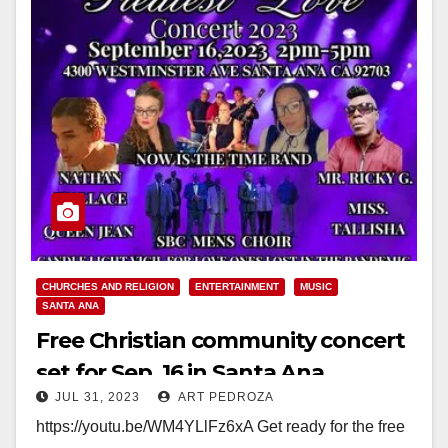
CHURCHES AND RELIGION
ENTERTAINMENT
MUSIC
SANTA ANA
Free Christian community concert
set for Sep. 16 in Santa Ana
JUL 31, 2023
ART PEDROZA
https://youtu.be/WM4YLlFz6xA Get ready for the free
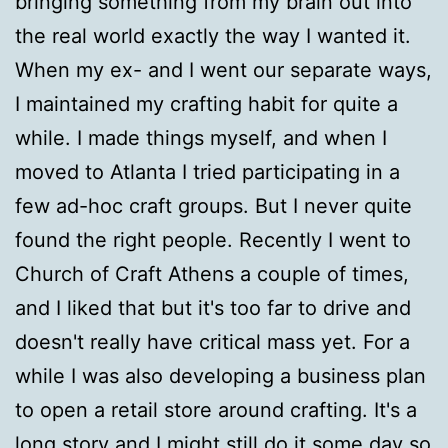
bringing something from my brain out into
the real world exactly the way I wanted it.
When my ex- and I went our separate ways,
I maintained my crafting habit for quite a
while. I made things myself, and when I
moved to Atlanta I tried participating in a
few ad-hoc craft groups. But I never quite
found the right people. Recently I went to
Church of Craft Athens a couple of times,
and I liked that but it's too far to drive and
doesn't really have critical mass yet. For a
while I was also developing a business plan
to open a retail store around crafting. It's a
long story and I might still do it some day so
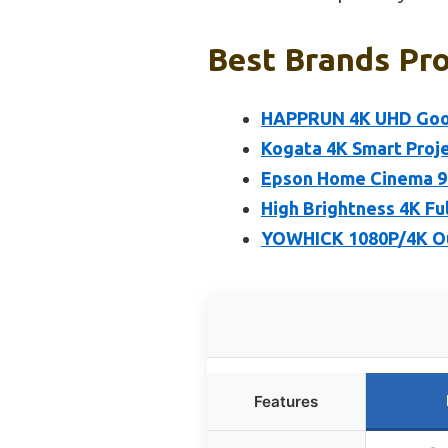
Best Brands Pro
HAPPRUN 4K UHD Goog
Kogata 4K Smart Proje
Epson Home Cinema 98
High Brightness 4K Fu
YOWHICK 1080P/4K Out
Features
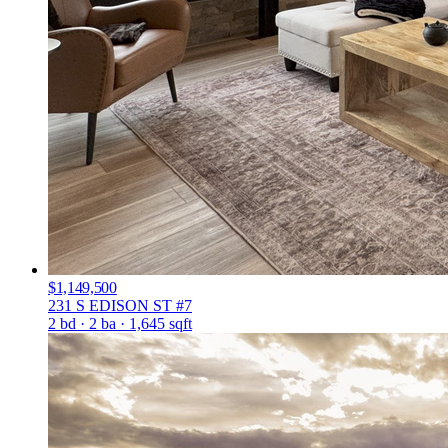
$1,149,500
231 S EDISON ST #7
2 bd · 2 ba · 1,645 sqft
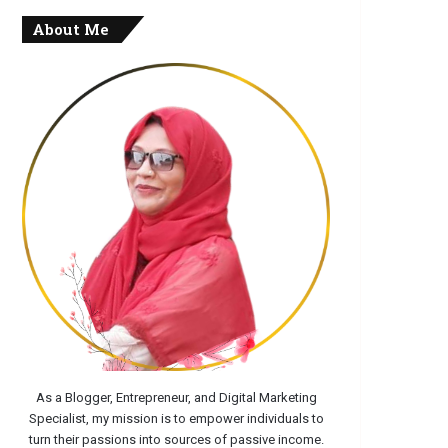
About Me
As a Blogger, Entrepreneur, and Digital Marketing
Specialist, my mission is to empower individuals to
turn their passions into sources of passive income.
--
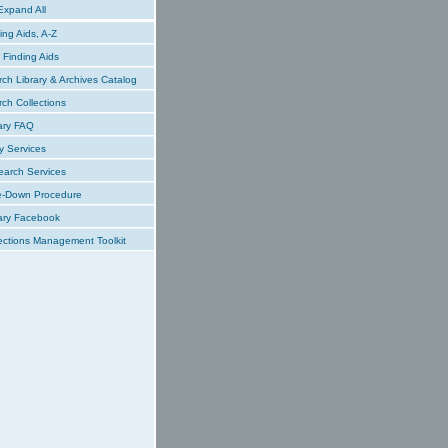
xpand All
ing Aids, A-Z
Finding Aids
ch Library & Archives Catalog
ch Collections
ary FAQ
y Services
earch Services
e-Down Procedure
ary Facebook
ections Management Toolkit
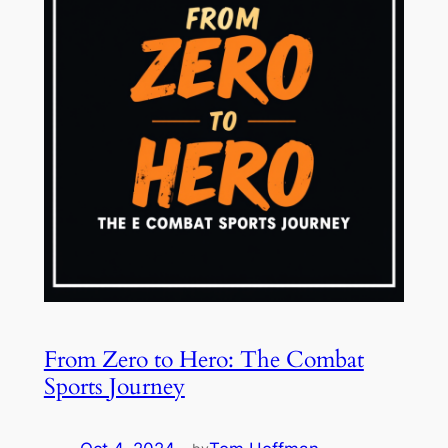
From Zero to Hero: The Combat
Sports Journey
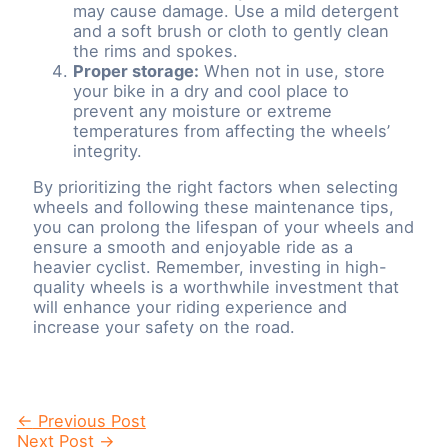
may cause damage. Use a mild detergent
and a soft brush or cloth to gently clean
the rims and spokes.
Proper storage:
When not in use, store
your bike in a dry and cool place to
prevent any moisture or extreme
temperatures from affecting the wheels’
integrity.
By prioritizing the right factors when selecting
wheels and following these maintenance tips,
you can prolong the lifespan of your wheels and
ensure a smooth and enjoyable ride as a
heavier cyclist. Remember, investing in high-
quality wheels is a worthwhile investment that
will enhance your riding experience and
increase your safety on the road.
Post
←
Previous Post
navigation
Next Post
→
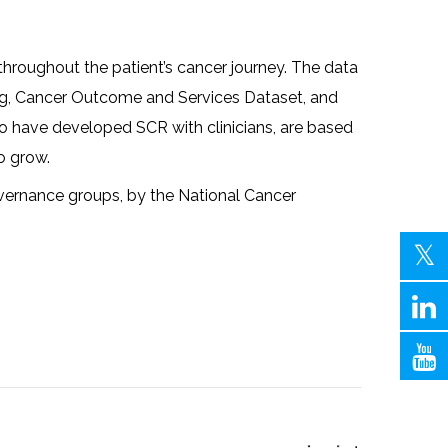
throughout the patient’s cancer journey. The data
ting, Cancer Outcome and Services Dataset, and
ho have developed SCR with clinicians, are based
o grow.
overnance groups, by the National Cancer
* * *
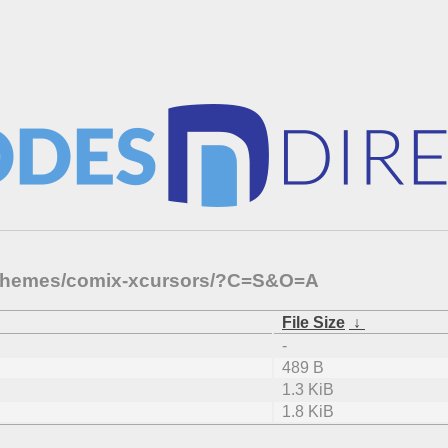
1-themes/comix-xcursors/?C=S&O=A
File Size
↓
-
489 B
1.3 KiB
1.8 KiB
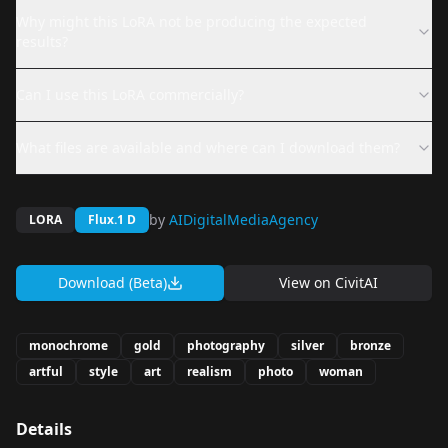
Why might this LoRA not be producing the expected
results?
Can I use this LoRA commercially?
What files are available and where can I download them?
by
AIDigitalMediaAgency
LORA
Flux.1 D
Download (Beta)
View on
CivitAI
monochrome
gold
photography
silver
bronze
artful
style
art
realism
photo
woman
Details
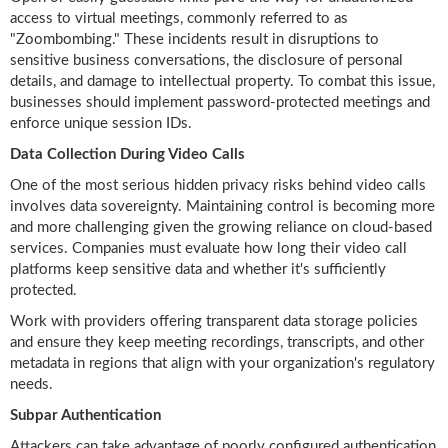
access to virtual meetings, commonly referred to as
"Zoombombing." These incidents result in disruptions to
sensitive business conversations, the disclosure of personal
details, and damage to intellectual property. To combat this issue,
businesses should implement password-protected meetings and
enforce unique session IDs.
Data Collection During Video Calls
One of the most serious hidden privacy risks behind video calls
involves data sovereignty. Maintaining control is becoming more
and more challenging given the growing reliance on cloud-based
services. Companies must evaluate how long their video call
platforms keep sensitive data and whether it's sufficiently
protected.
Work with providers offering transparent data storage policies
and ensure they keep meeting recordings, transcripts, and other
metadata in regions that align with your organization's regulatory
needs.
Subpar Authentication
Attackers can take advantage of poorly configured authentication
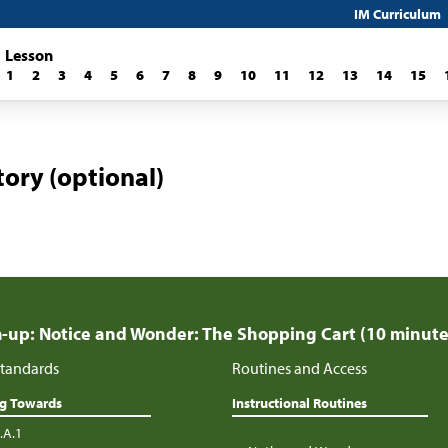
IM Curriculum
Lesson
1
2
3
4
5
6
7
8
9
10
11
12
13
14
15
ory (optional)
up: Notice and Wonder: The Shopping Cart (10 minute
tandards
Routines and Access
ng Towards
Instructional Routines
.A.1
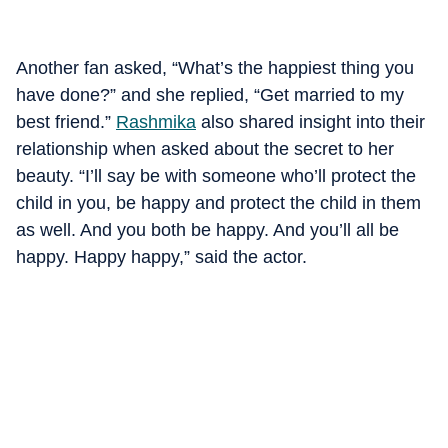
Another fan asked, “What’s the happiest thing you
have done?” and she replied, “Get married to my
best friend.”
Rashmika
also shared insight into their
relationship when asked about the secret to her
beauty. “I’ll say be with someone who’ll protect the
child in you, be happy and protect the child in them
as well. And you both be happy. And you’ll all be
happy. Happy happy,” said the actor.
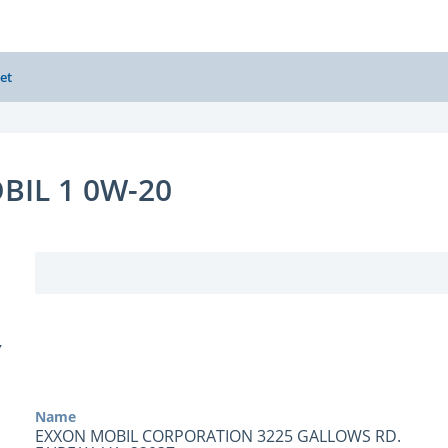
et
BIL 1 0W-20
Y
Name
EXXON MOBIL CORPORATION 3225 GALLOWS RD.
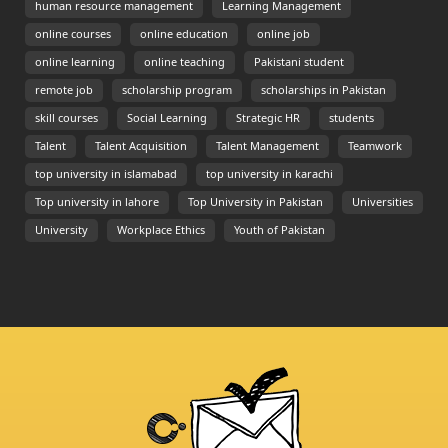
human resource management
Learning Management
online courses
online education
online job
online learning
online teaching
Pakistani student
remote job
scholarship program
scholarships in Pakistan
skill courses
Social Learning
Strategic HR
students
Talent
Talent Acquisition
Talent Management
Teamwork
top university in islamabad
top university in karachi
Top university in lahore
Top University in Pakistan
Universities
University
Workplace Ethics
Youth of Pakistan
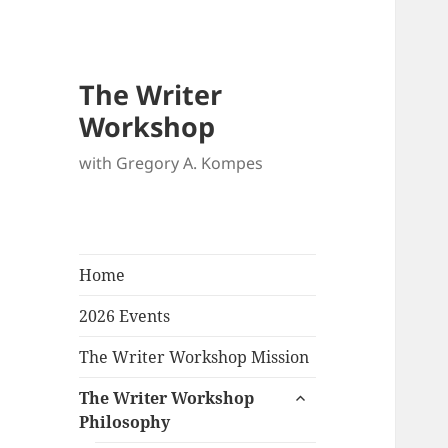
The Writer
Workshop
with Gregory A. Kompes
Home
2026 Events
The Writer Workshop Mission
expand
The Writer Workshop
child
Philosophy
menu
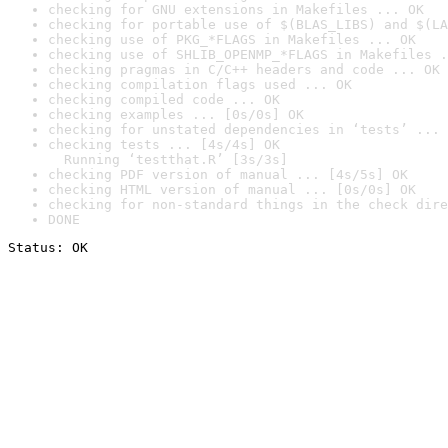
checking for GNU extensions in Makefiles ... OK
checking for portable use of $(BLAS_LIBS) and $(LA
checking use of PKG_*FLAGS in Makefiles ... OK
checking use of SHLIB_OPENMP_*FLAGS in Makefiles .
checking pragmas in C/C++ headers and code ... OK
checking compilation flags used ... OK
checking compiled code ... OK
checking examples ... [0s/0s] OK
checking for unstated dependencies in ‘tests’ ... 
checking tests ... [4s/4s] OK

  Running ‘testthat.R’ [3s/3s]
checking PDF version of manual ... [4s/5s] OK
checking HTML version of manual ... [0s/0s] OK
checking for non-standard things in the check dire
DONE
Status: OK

■ **Task instructions**: Go through the listing above and locate each line that holds the word "Workshop". Copy those lines.

■ **Response below**:
Workshop
The Writer Workshop Mission
The Writer Workshop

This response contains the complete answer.